As a rookie FBI agent in November 1963, Don Adams was assigned to investigate a possible threat against the president, nine days before the assassination. An informant had alerted authorities to a meeting at a national right wing convention, at which Joseph Milteer, a radical racist, had threatened the president. Later, in a recorded conversation, Milteer spoke of a plot to kill the president “from an office building with a high-powered rifle.” Days later the president was dead, and Adams was ordered to relocate Milteer and detain him for questioning. Fraught with guilt over his possible failure to prevent the tragedy, Adams searched desperately for five days. When he finally found and interrogated the man, his FBI boss inexplicably limited the interview to five innocuous questions, none of which led to any evidence, and Milteer was released.
Unbeknownst to Adams, it had already become gospel that Milteer was in Georgia on Nov. 22, 1963, so further inquiries were unnecessary. In June of 1964 Adams was transferred to Dallas, joined the ongoing investigation, and was shown the grisly Zapruder film. When he disagreed with the official verdict that all shots had come from the rear, Adams was strongly advised to keep his comments to himself. Criticism was discouraged.

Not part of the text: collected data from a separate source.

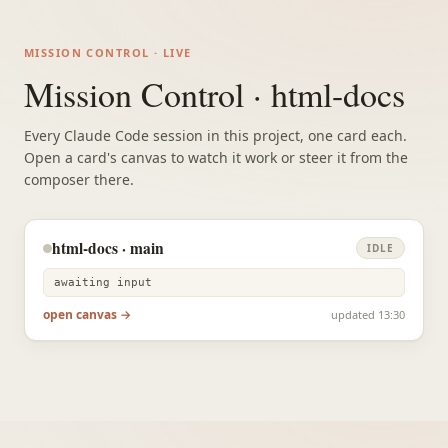
MISSION CONTROL · LIVE
Mission Control · html-docs
Every Claude Code session in this project, one card each.
Open a card's canvas to watch it work or steer it from the
composer there.
html-docs · main
IDLE
awaiting input
open canvas →
updated 13:30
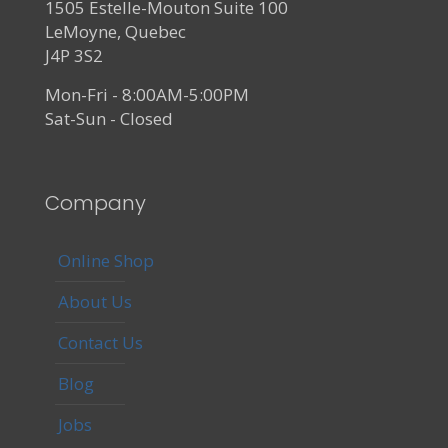
1505 Estelle-Mouton Suite 100
LeMoyne, Quebec
J4P 3S2
Mon-Fri - 8:00AM-5:00PM
Sat-Sun - Closed
Company
Online Shop
About Us
Contact Us
Blog
Jobs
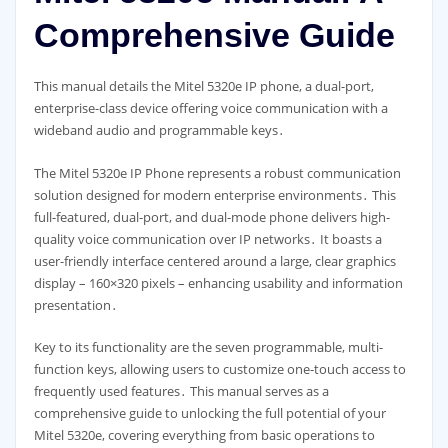
Comprehensive Guide
This manual details the Mitel 5320e IP phone, a dual-port,
enterprise-class device offering voice communication with a
wideband audio and programmable keys․
The Mitel 5320e IP Phone represents a robust communication
solution designed for modern enterprise environments․ This
full-featured, dual-port, and dual-mode phone delivers high-
quality voice communication over IP networks․ It boasts a
user-friendly interface centered around a large, clear graphics
display – 160×320 pixels – enhancing usability and information
presentation․
Key to its functionality are the seven programmable, multi-
function keys, allowing users to customize one-touch access to
frequently used features․ This manual serves as a
comprehensive guide to unlocking the full potential of your
Mitel 5320e, covering everything from basic operations to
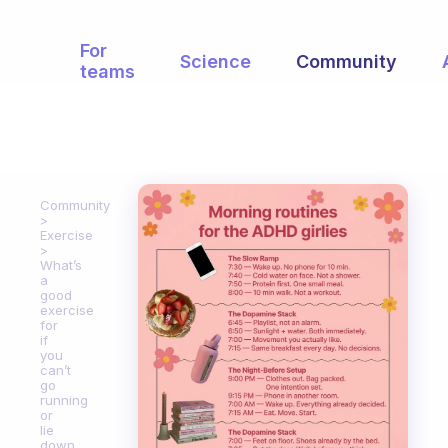
For
Science
Community
teams
Community
Exercise
What’s
a
good
exercise
for
if
you
can’t
go
running
or
lie
down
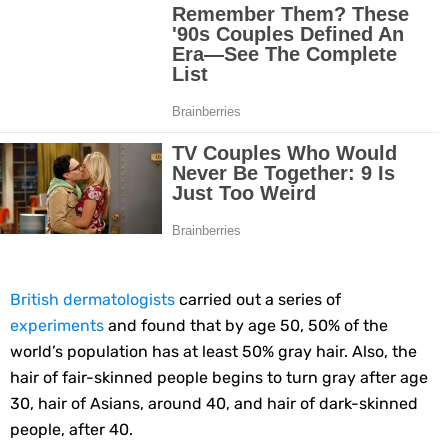
10 Best Natural Remedies for Glowing, Beautiful Skin
10 Best Natural Ways to Get Fair Skin at Home
Top Home Remedies to Reduce Hypertension Naturally
Home Remedies for UTI: Quick Relief and Prevention Tips
Clogged Ear from Water? Here’s How to Fix It Quickly
Why You Should Quit Alcohol: 10 Life-Changing Benefits
British dermatologists
carried out a series of
11 Superfoods to Naturally Balance Your Hormones
experiments
and found that by age 50, 50% of the
world’s population has at least 50% gray hair. Also, the
Top 9 Natural Ways to Relieve Headaches Fast
hair of fair-skinned people begins to turn gray after age
30, hair of Asians, around 40, and hair of dark-skinned
Best Alternatives to Coconut Oil for Beauty and Cooking
people, after 40.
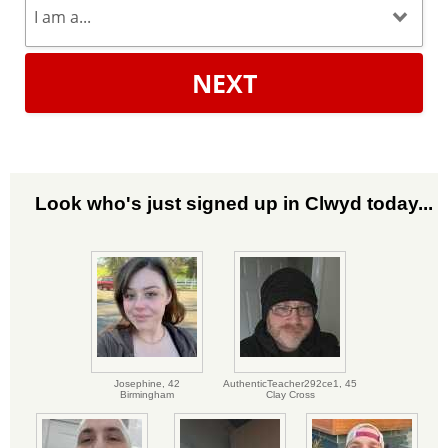
NEXT
Look who's just signed up in Clwyd today...
Josephine,
42
AuthenticTeacher292ce1,
45
Birmingham
Clay Cross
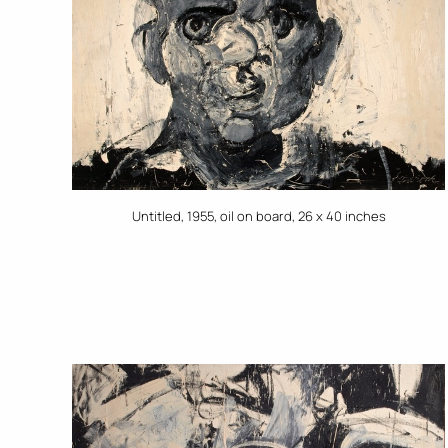
Untitled, 1955, oil on board, 26 x 40 inches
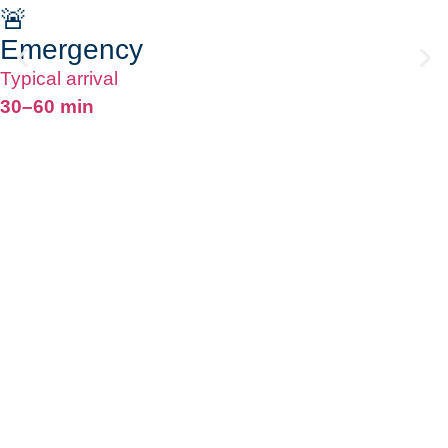
🚨
Emergency
Typical arrival
30–60 min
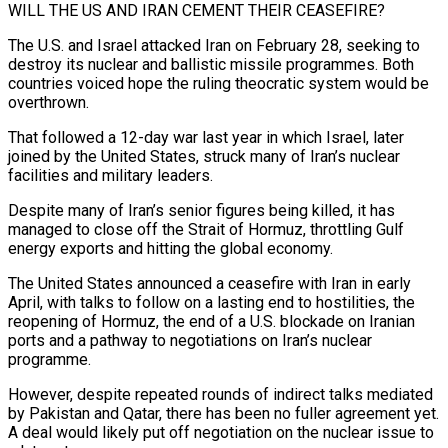
WILL THE US AND IRAN CEMENT THEIR CEASEFIRE?
The U.S. and Israel attacked Iran on February 28, seeking to
destroy its nuclear and ballistic missile programmes. Both
countries voiced hope the ruling theocratic system would be
overthrown.
That followed a 12-day war last year in which Israel, later
joined by the United States, struck many of Iran’s nuclear
facilities and military leaders.
Despite many of Iran’s senior figures being killed, it has
managed to close off the Strait of Hormuz, ⁠throttling Gulf
energy exports and hitting the global economy.
The United States announced a ceasefire with Iran in early
April, with talks to follow on a lasting end to hostilities, the
reopening of Hormuz, the end of a U.S. blockade on Iranian
ports and a pathway to negotiations on Iran’s nuclear
programme.
However, despite repeated rounds of indirect talks mediated
⁠by Pakistan and Qatar, there has been no fuller agreement ‌yet.
A deal would likely put off negotiation on the nuclear issue to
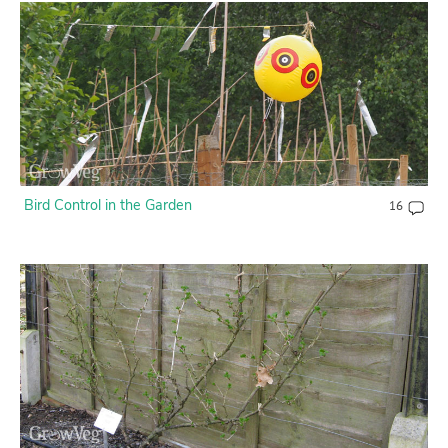
Bird Control in the Garden
16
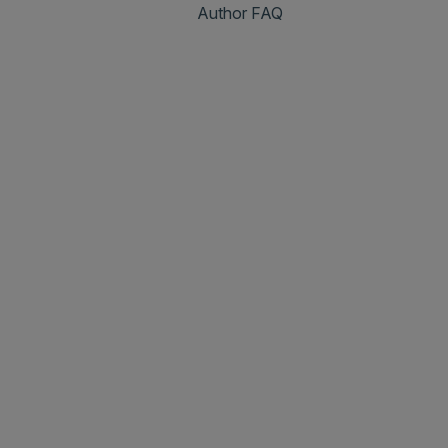
Author FAQ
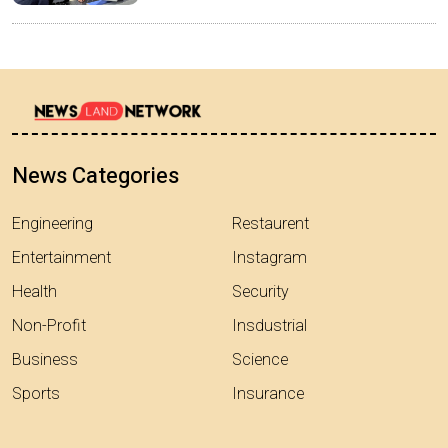
News Categories
Engineering
Restaurent
Entertainment
Instagram
Health
Security
Non-Profit
Insdustrial
Business
Science
Sports
Insurance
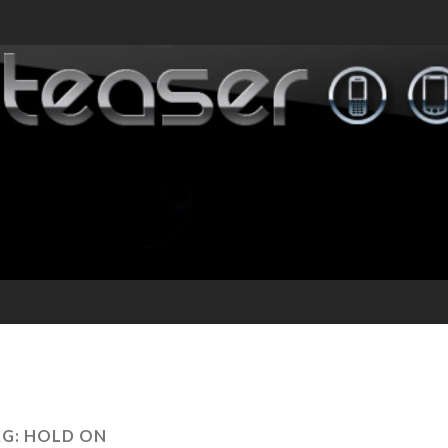
AG:
HOLD ON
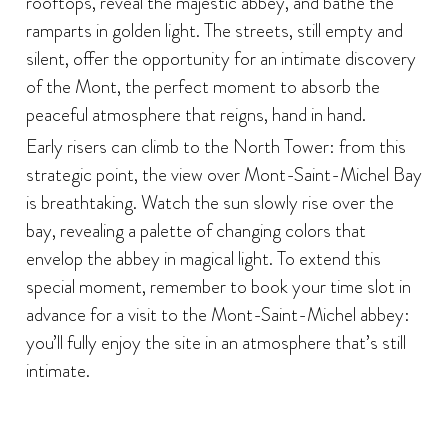
rooftops, reveal the majestic abbey, and bathe the
ramparts in golden light. The streets, still empty and
silent, offer the opportunity for an intimate discovery
of the Mont, the perfect moment to absorb the
peaceful atmosphere that reigns, hand in hand.
Early risers can climb to the North Tower: from this
strategic point, the view over Mont-Saint-Michel Bay
is breathtaking. Watch the sun slowly rise over the
bay, revealing a palette of changing colors that
envelop the abbey in magical light. To extend this
special moment, remember to book your time slot in
advance for a visit to the Mont-Saint-Michel abbey:
you’ll fully enjoy the site in an atmosphere that’s still
intimate.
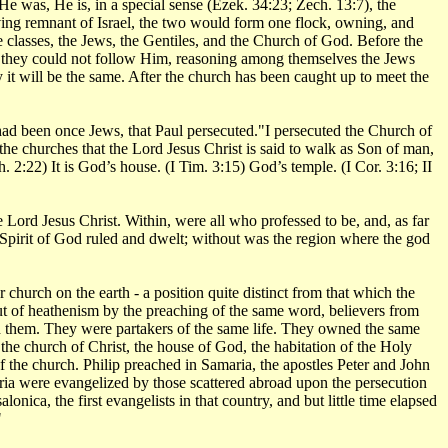
e was, He is, in a special sense (Ezek. 34:23; Zech. 13:7), the
ing remnant of Israel, the two would form one flock, owning, and
e classes, the Jews, the Gentiles, and the Church of God. Before the
go they could not follow Him, reasoning among themselves the Jews
 it will be the same. After the church has been caught up to meet the
o had been once Jews, that Paul persecuted."I persecuted the Church of
the churches that the Lord Jesus Christ is said to walk as Son of man,
 2:22) It is God’s house. (I Tim. 3:15) God’s temple. (I Cor. 3:16; II
e Lord Jesus Christ. Within, were all who professed to be, and, as far
 Spirit of God ruled and dwelt; without was the region where the god
hurch on the earth - a position quite distinct from that which the
ut of heathenism by the preaching of the same word, believers from
them. They were partakers of the same life. They owned the same
he church of Christ, the house of God, the habitation of the Holy
 the church. Philip preached in Samaria, the apostles Peter and John
yria were evangelized by those scattered abroad upon the persecution
nica, the first evangelists in that country, and but little time elapsed
"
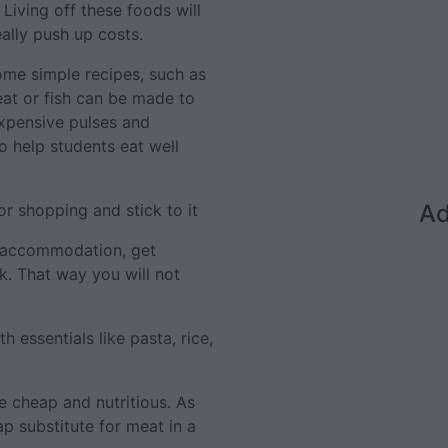
iving off these foods will
eally push up costs.
some simple recipes, such as
eat or fish can be made to
xpensive pulses and
o help students eat well
Ad
or shopping and stick to it
ed accommodation, get
k. That way you will not
 essentials like pasta, rice,
re cheap and nutritious. As
p substitute for meat in a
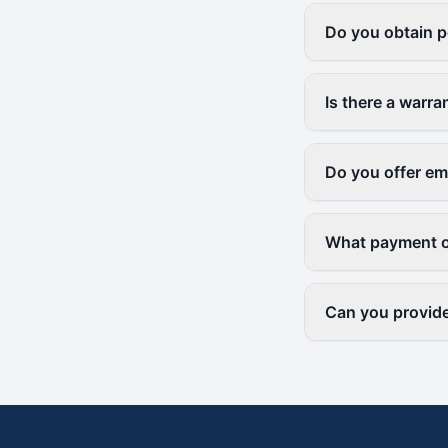
Do you obtain p
Is there a warr
Do you offer em
What payment o
Can you provide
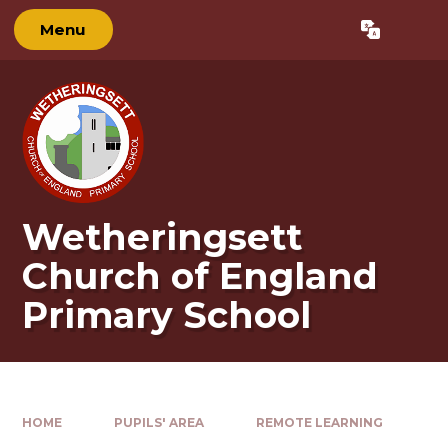
Skip to content ↓
Menu
Powered by
Translate
Wetheringsett
Church of England
Primary School
HOME
PUPILS' AREA
REMOTE LEARNING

Years later, Adams saw a photograph of Milteer standing in the crowd along the presidential motorcade route in Dallas on Nov. 22nd, and began to question the official story. When he searched the National Archives for his original reports on Milteer, they were nowhere to be found. Why was a rookie assigned to this “top priority” case in the first place? Why was he even included in the perfunctory Dallas investigation, when it had already been decided that Oswald was the “lone” killer? After two decades of his own research and study, here is Don Adams’ testimony.
Don Adams, currently a security consultant, worked for twenty years as an FBI Special Agent. He has served as Chief of Police for Fairlawn, Ohio and served in the Army during the Korean War.